▼▼▼

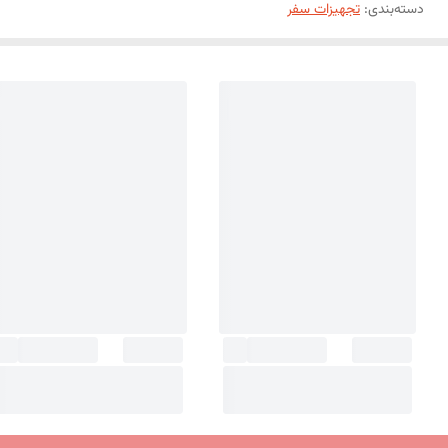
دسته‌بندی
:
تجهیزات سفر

▲▲▲
▼▼▼

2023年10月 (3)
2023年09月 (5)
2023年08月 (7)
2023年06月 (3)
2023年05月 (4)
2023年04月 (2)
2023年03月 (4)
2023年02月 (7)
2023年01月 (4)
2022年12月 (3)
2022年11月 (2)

▲▲▲

[About this task]:
The lines above from the one containing "2023年06月 (3)" through the one containing "2022年11月 (2)" are to be set down exactly, and no others.

[Result for this task]:
2023年06月 (3)
2023年05月 (4)
2023年04月 (2)
2023年03月 (4)
2023年02月 (7)
2023年01月 (4)
2022年12月 (3)
2022年11月 (2)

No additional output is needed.